Colocates evals with the module they exercise via an @eval attribute.

use SkillKit.Eval registers an accumulating @eval string attribute. Each value is a chunk of EVAL.md markdown (one or more ## cases, optional frontmatter); they are parsed at compile time and exposed as __skill_evals__/0. Every case records module: __MODULE__, so the eval cache keys on the module's compiled hash — change the module's code (or the @eval text) and the eval re-runs; leave it untouched and a prior pass is reused.

defmodule MyApp.Greeter do
  use SkillKit.Eval

  @eval """
  ## greets the user by name
  ### Prompt
  Hi, I'm Sam
  ### Expect
  Greets the user by name.
  """
  def greet(name), do: ...
end

Point SkillKit.Eval.Case at the module(s) with modules: [MyApp.Greeter].

agent_source(eval)

@spec agent_source(t()) :: String.t() | nil

Resolves the agent an eval targets, if any — the directory of an AGENT.md whose whole identity (system prompt, skills, sub-agents) is run as the subject. Returns the explicit agent: frontmatter, else the eval's own directory when an AGENT.md sits beside it (the sidecar pattern), else nil. When set, the eval runs the agent rather than loading a bare skill.

load_dir(dir)

@spec load_dir(Path.t()) :: {:ok, [t()]} | {:error, {Path.t(), term()}}

Loads every eval case under dir.

Discovers files named EVAL.md, *.eval.md, or *.EVAL.md at any depth and flattens their cases. A <source>.EVAL.md next to <source>.ex infers its subject module from that file. Returns {:ok, evals} ordered by path, or {:error, {path, reason}} on the first file that fails to parse.

load_dir!(dir)

@spec load_dir!(Path.t()) :: [t()]

Like load_dir/1 but raises on error. Used by SkillKit.Eval.Case at compile time.

load_file(path)

@spec load_file(Path.t()) :: {:ok, [t()]} | {:error, term()}

Loads and parses a single EVAL.md file from disk into its list of cases.

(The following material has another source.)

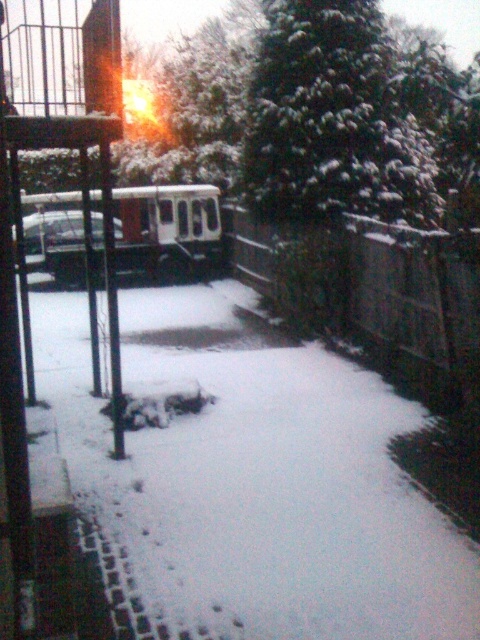 You are standing on the balcony and want to take a photo of the white matte train at center and the metallic silver car at left. Which object should you frame first in your camera viewfinder to ensure both are in the shot?

You should frame the metallic silver car at left first because the white matte train at center is positioned to the left of it, meaning the train is closer to the car and both can be captured by starting with the car as the reference point.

parse(content, location \\ nil)

@spec parse(String.t(), String.t() | nil) :: {:ok, [t()]} | {:error, term()}

Parses EVAL.md content into a list of %Eval{} cases.

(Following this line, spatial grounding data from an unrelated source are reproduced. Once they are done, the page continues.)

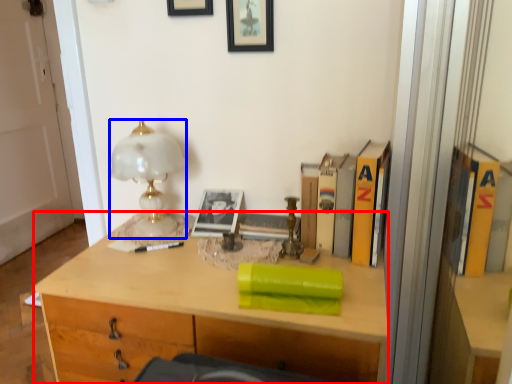 Question: Which point is further to the camera, desk (highlighted by a red box) or lamp (highlighted by a blue box)?

Choices:
 (A) desk
 (B) lamp

Answer: (B) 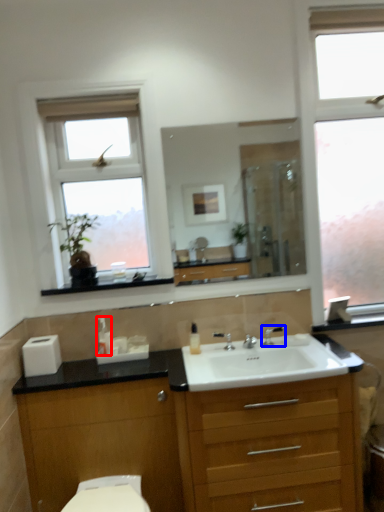 Question: Which object is further to the camera taking this photo, soap dispenser (highlighted by a red box) or tap (highlighted by a blue box)?

Choices:
 (A) soap dispenser
 (B) tap

Answer: (B) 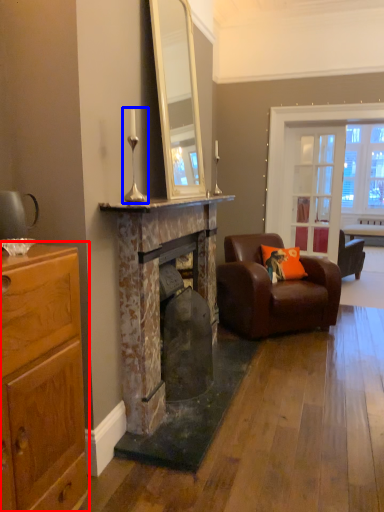 Question: Which of the following is the farthest to the observer, cabinetry (highlighted by a red box) or table lamp (highlighted by a blue box)?

Choices:
 (A) cabinetry
 (B) table lamp

Answer: (B)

Returns {:ok, evals} or {:error, reason}. location is stored on each case for diagnostics and skill inference.

skill_providers(eval)

@spec skill_providers(t()) :: [provider()]

Resolves the skill providers for an eval.

Returns the explicit skills when set, otherwise infers a sibling SKILL.md next to the eval's file (loaded via SkillKit.Eval.SkillFile), or [] when neither applies.

tool_providers(eval)

@spec tool_providers(t()) :: [provider()]

Resolves the tool providers for an eval — its explicit tools, plus the eval's subject module when that module is itself a SkillKit.Tool.